The result should be a word-for-word retyping of the entries below, free of pictures.
DATA SUPPLIED: Begin
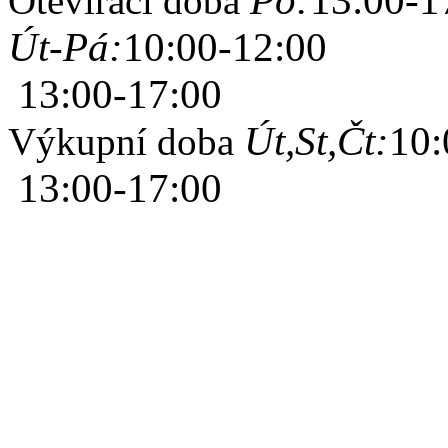
Po:
13:00-1
Otevírací doba
Út-Pá:
10:00-12:00
13:00-17:00
Út,St,Čt:
10:
Výkupní doba
13:00-17:00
DATA SUPPLIED: End
▶ [REPLY]
Po:
13:00-1
Otevírací doba
Út-Pá:
10:00-12:00
13:00-17:00
Út,St,Čt:
10:
Výkupní doba
13:00-17:00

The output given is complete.